What is wanted is every line below from the one with "Ik hoop dat" up to and including the one with "Dublin Event Highlights", retyped exactly, pictures excluded, nothing else.

Transcribed page contents
-=-=-=-=-

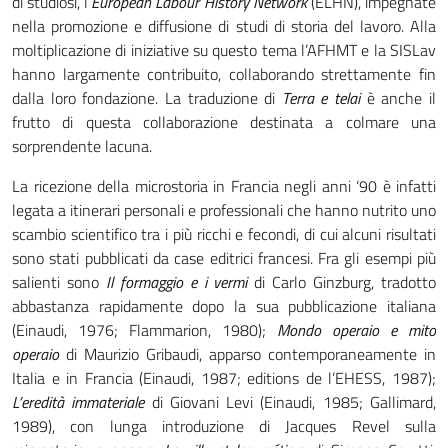
di studiosi, l’
European Labour History Network
(ELHN), impegnate
nella promozione e diffusione di studi di storia del lavoro. Alla
moltiplicazione di iniziative su questo tema l’AFHMT e la SISLav
hanno largamente contribuito, collaborando strettamente fin
dalla loro fondazione. La traduzione di
Terra e telai
è anche il
frutto di questa collaborazione destinata a colmare una
sorprendente lacuna.
La ricezione della microstoria in Francia negli anni ‘90 è infatti
legata a itinerari personali e professionali che hanno nutrito uno
scambio scientifico tra i più ricchi e fecondi, di cui alcuni risultati
sono stati pubblicati da case editrici francesi. Fra gli esempi più
salienti sono
Il formaggio e i vermi
di Carlo Ginzburg, tradotto
abbastanza rapidamente dopo la sua pubblicazione italiana
(Einaudi, 1976; Flammarion, 1980);
Mondo operaio e mito
operaio
di Maurizio Gribaudi, apparso contemporaneamente in
Italia e in Francia (Einaudi, 1987; editions de l’EHESS, 1987);
L’eredità immateriale
di Giovani Levi (Einaudi, 1985; Gallimard,
1989), con lunga introduzione di Jacques Revel sulla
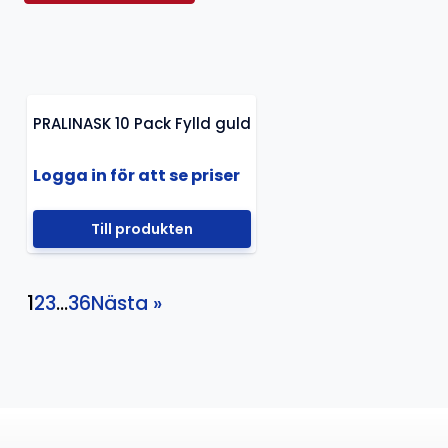
PRALINASK 10 Pack Fylld guld
Logga in för att se priser
Till produkten
1
2
3
…
36
Nästa »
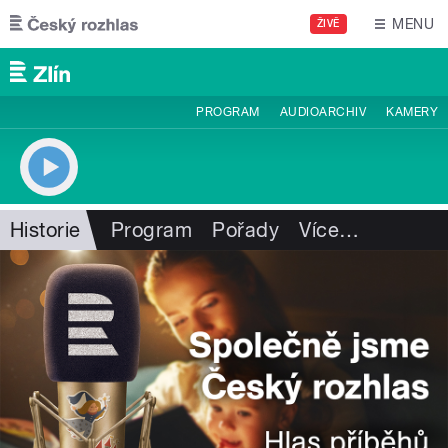
Přejít k hlavnímu obsahu
MENU
ŽIVĚ
PROGRAM
AUDIOARCHIV
KAMERY
Historie
Program
Pořady
Více
…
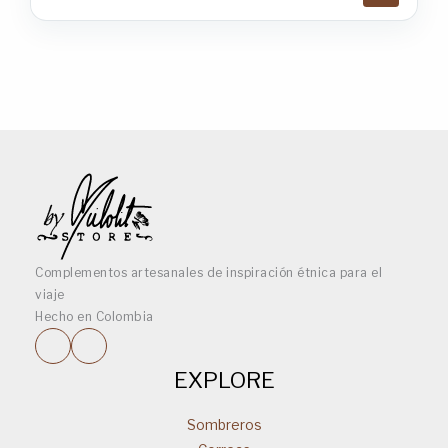
Complementos artesanales de inspiración étnica para el
viaje
Hecho en Colombia
EXPLORE
Sombreros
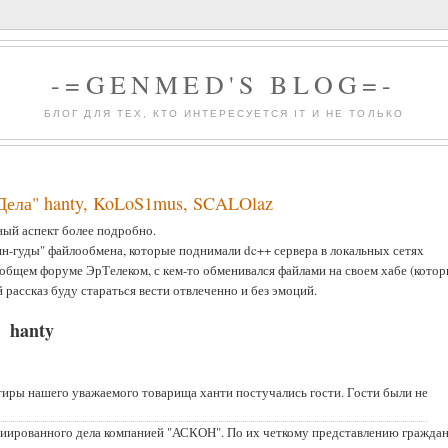
-=GENMED'S BLOG=-
БЛОГ ДЛЯ ТЕХ, КТО ИНТЕРЕСУЕТСЯ IT И НЕ ТОЛЬКО
 "Дела" hanty, KoLoS1mus, SCALOlaz
ный аспект более подробно.
бин-гуды" файлообмена, которые поднимали dc++ сервера в локальных сетях
а общем форуме ЭрТелеком, с кем-то обменивался файлами на своем хабе (кото
й рассказ буду стараться вести отвлеченно и без эмоций.
hanty
артиры нашего уважаемого товарища ханти постучались гости. Гости были не
циированного дела компанией "АСКОН". По их четкому представлению гражда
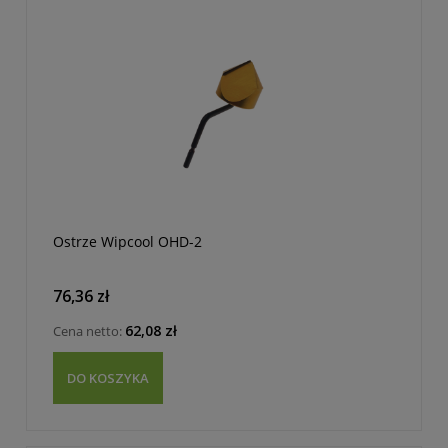
Ostrze Wipcool OHD-2
76,36 zł
62,08 zł
Cena netto:
DO KOSZYKA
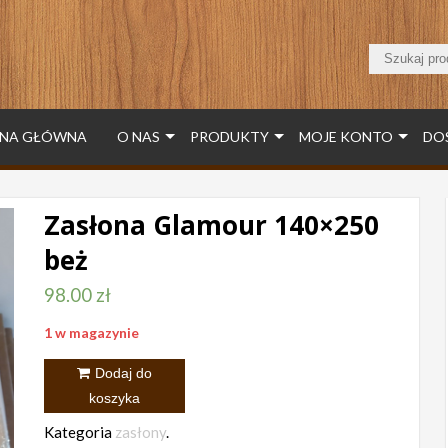
NA GŁÓWNA
O NAS
PRODUKTY
MOJE KONTO
DO
Zasłona Glamour 140×250
beż
98.00
zł
1 w magazynie
ilość
Dodaj do
Zasłona
koszyka
Glamour
Kategoria
zasłony
.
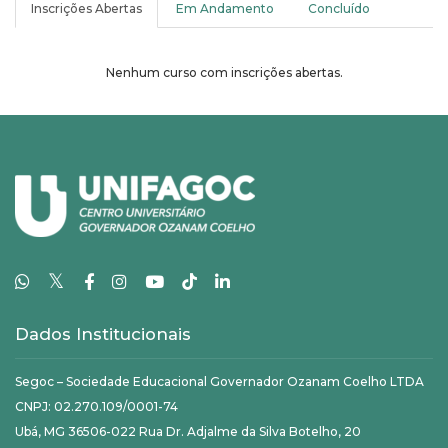
Inscrições Abertas
Em Andamento
Concluído
Nenhum curso com inscrições abertas.
𝕏
Dados Institucionais
Segoc – Sociedade Educacional Governador Ozanam Coelho LTDA
CNPJ: 02.270.109/0001-74
Ubá, MG 36506-022 Rua Dr. Adjalme da Silva Botelho, 20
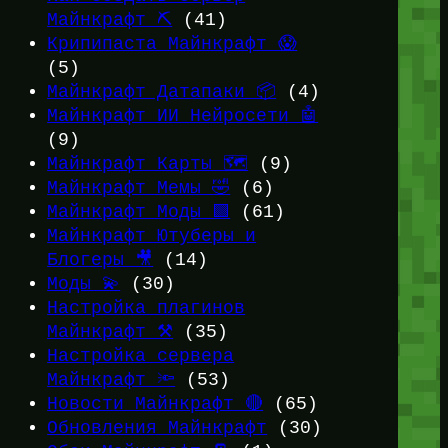
Майнкрафт ⛏️
(41)
Крипипаста Майнкрафт 😱
(5)
Майнкрафт Датапаки 📦
(4)
Майнкрафт ИИ Нейросети 🤖
(9)
Майнкрафт Карты 🗺️
(9)
Майнкрафт Мемы 🤣
(6)
Майнкрафт Моды 🟩
(61)
Майнкрафт Ютуберы и
Блогеры 🎥
(14)
Моды 💫
(30)
Настройка плагинов
Майнкрафт ⚒️
(35)
Настройка сервера
Майнкрафт 🔦
(53)
Новости Майнкрафт 🔴
(65)
Обновления Майнкрафт
(30)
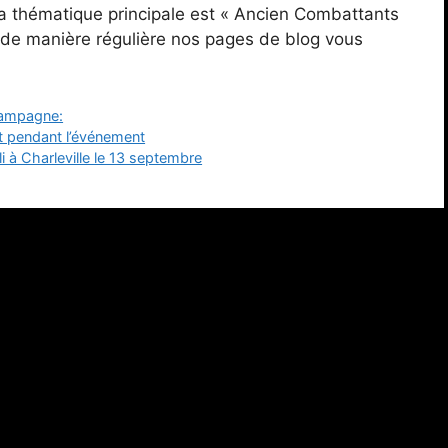
a thématique principale est « Ancien Combattants
de manière régulière nos pages de blog vous
hampagne:
t pendant l’événement
i à Charleville le 13 septembre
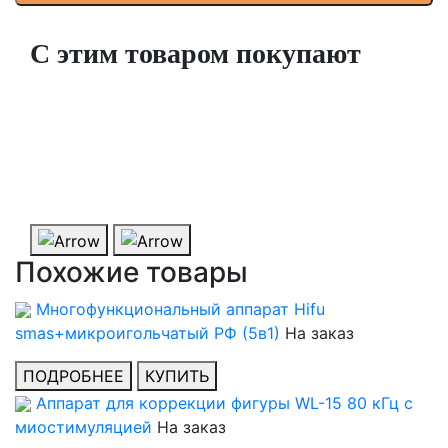
С этим товаром покупают
Фильтр для аппаратов Wl-12/WL-15
В наличии
1 000 ₽
ПОДРОБНЕЕ
КУПИТЬ
Похожие товары
Многофункциональный аппарат Hifu
smas+микроигольчатый РФ (5в1)
На заказ
ПОДРОБНЕЕ
КУПИТЬ
Аппарат для коррекции фигуры WL-15 80 кГц с
миостимуляцией
На заказ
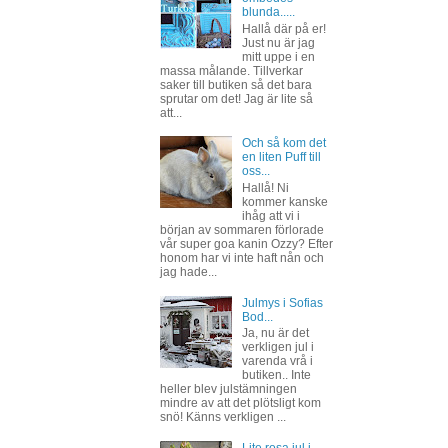
blunda.....
Hallå där på er!
Just nu är jag
mitt uppe i en
massa målande. Tillverkar
saker till butiken så det bara
sprutar om det! Jag är lite så
att...
Och så kom det
en liten Puff till
oss...
Hallå! Ni
kommer kanske
ihåg att vi i
början av sommaren förlorade
vår super goa kanin Ozzy? Efter
honom har vi inte haft nån och
jag hade...
Julmys i Sofias
Bod...
Ja, nu är det
verkligen jul i
varenda vrå i
butiken.. Inte
heller blev julstämningen
mindre av att det plötsligt kom
snö! Känns verkligen ...
Lite rosa jul i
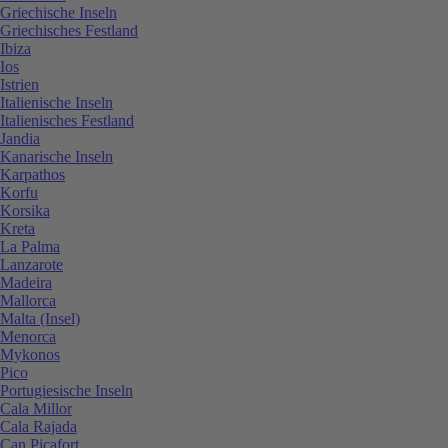
Griechische Inseln
Griechisches Festland
Ibiza
Ios
Istrien
Italienische Inseln
Italienisches Festland
Jandia
Kanarische Inseln
Karpathos
Korfu
Korsika
Kreta
La Palma
Lanzarote
Madeira
Mallorca
Malta (Insel)
Menorca
Mykonos
Pico
Portugiesische Inseln
Cala Millor
Cala Rajada
Can Picafort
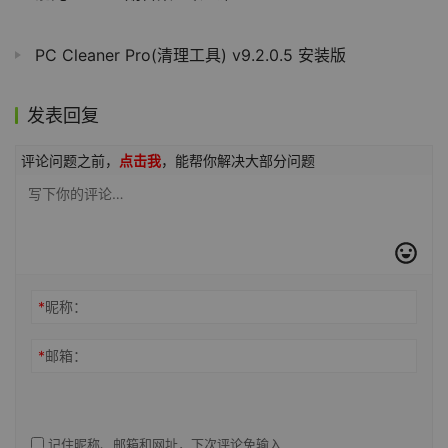
PC Cleaner Pro(清理工具) v9.2.0.5 安装版
发表回复
评论问题之前，
点击我
，能帮你解决大部分问题
*
昵称：
*
邮箱：
记住昵称、邮箱和网址，下次评论免输入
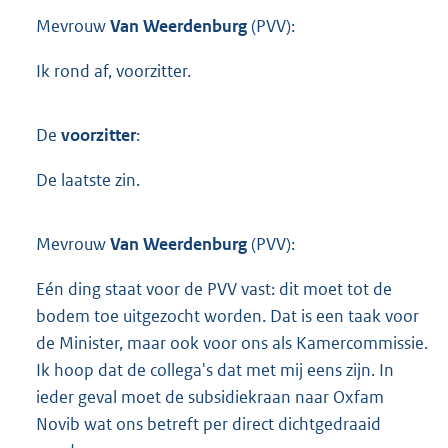
Mevrouw
Van Weerdenburg
(PVV):
Ik rond af, voorzitter.
De
voorzitter
:
De laatste zin.
Mevrouw
Van Weerdenburg
(PVV):
Eén ding staat voor de PVV vast: dit moet tot de
bodem toe uitgezocht worden. Dat is een taak voor
de Minister, maar ook voor ons als Kamercommissie.
Ik hoop dat de collega's dat met mij eens zijn. In
ieder geval moet de subsidiekraan naar Oxfam
Novib wat ons betreft per direct dichtgedraaid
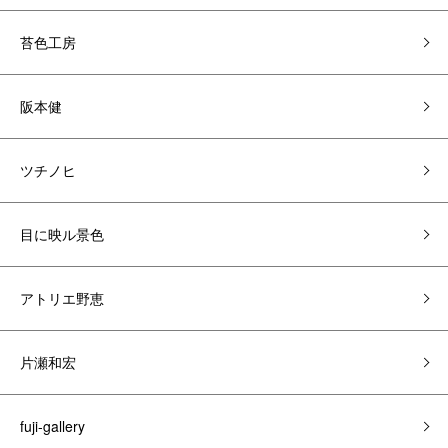
苔色工房
阪本健
ツチノヒ
目に映ル景色
アトリエ野恵
片瀬和宏
fuji-gallery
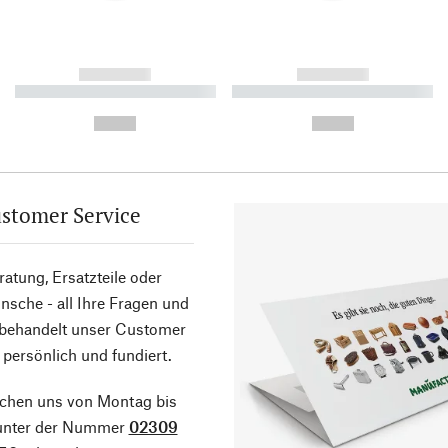
------------
------------
----------- ----------- ----------
----------- ----------- ----------
-
-
--,-- €
--,-- €
stomer Service
atung, Ersatzteile oder
sche - all Ihre Fragen und
 behandelt unser Customer
 persönlich und fundiert.
ichen uns von Montag bis
 unter der Nummer
02309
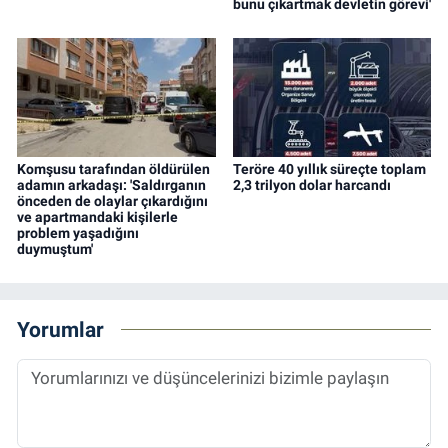
bunu çıkartmak devletin görevi'
Komşusu tarafından öldürülen
Teröre 40 yıllık süreçte toplam
adamın arkadaşı: 'Saldırganın
2,3 trilyon dolar harcandı
önceden de olaylar çıkardığını
ve apartmandaki kişilerle
problem yaşadığını
duymuştum'
Yorumlar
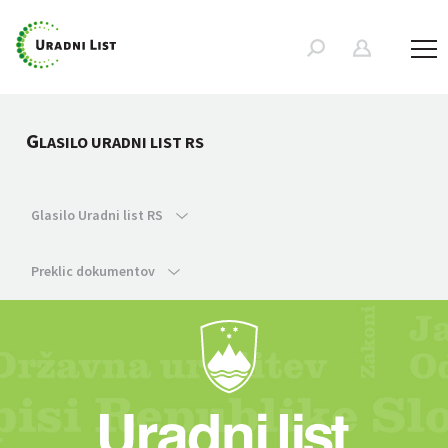
G
LASILO URADNI LIST RS
Glasilo Uradni list RS
Preklic dokumentov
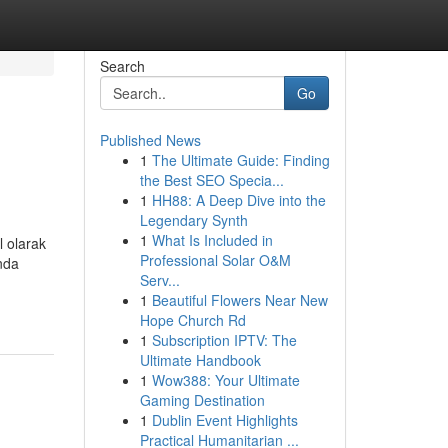
Search
Go
Published News
1
The Ultimate Guide: Finding
the Best SEO Specia...
1
HH88: A Deep Dive into the
Legendary Synth
1
What Is Included in
l olarak
Professional Solar O&M
ında
Serv...
1
Beautiful Flowers Near New
Hope Church Rd
1
Subscription IPTV: The
Ultimate Handbook
1
Wow388: Your Ultimate
Gaming Destination
1
Dublin Event Highlights
Practical Humanitarian ...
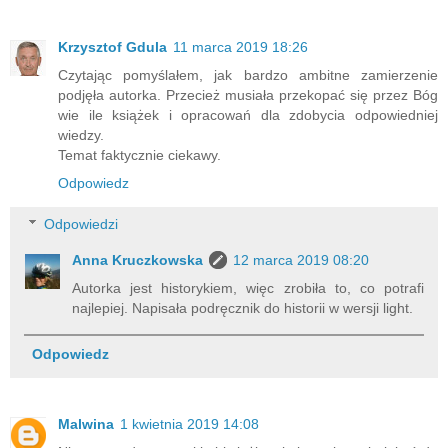
Krzysztof Gdula
11 marca 2019 18:26
Czytając pomyślałem, jak bardzo ambitne zamierzenie
podjęła autorka. Przecież musiała przekopać się przez Bóg
wie ile książek i opracowań dla zdobycia odpowiedniej
wiedzy.
Temat faktycznie ciekawy.
Odpowiedz
Odpowiedzi
Anna Kruczkowska
12 marca 2019 08:20
Autorka jest historykiem, więc zrobiła to, co potrafi
najlepiej. Napisała podręcznik do historii w wersji light.
Odpowiedz
Malwina
1 kwietnia 2019 14:08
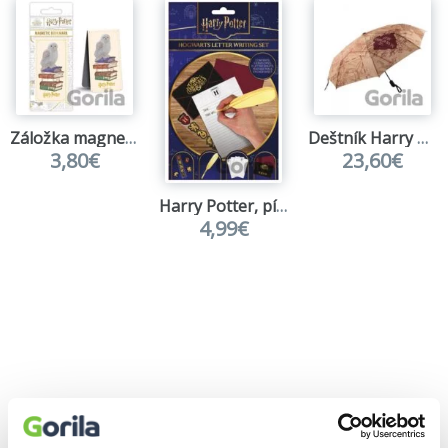
Záložka magnetická Harry Potter Hedviga
Deštník Harry Potter - Pobertův plánek, mapa
3,80€
23,60€
Harry Potter, písací set Magical Locations DPL12
4,99€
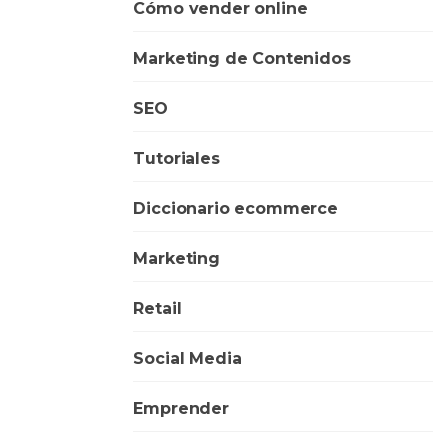
Cómo vender online
Marketing de Contenidos
SEO
Tutoriales
Diccionario ecommerce
Marketing
Retail
Social Media
Emprender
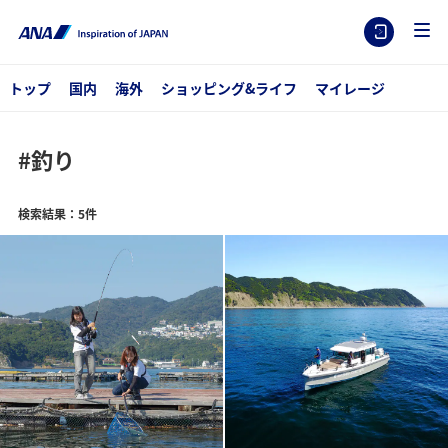
トップ
国内
海外
ショッピング&ライフ
マイレージ
#釣り
検索結果：5件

-=-=-=-=-

_YOUR SOLUTION_:
Ik hoop dat de collega's dat met mij eens zijn. In
ieder geval moet de subsidiekraan naar Oxfam
Novib wat ons betreft per direct dichtgedraaid
苔色工房
阪本健
ツチノヒ
目に映ル景色
アトリエ野恵
片瀬和宏
fuji-gallery
------------
------------
----------- ----------- ----------
----------- ----------- ----------
-
-
--,-- €
--,-- €
stomer Service
atung, Ersatzteile oder
sche - all Ihre Fragen und
 behandelt unser Customer
 persönlich und fundiert.
ichen uns von Montag bis
 unter der Nummer
02309
bunu çıkartmak devletin görevi'
Komşusu tarafından öldürülen
Teröre 40 yıllık süreçte toplam
adamın arkadaşı: 'Saldırganın
2,3 trilyon dolar harcandı
önceden de olaylar çıkardığını
ve apartmandaki kişilerle
problem yaşadığını
duymuştum'
Yorumlar
G
LASILO URADNI LIST RS
Glasilo Uradni list RS
Preklic dokumentov
Search
Go
Published News
1
The Ultimate Guide: Finding
the Best SEO Specia...
1
HH88: A Deep Dive into the
Legendary Synth
1
What Is Included in
l olarak
Professional Solar O&M
ında
Serv...
1
Beautiful Flowers Near New
Hope Church Rd
1
Subscription IPTV: The
Ultimate Handbook
1
Wow388: Your Ultimate
Gaming Destination
1
Dublin Event Highlights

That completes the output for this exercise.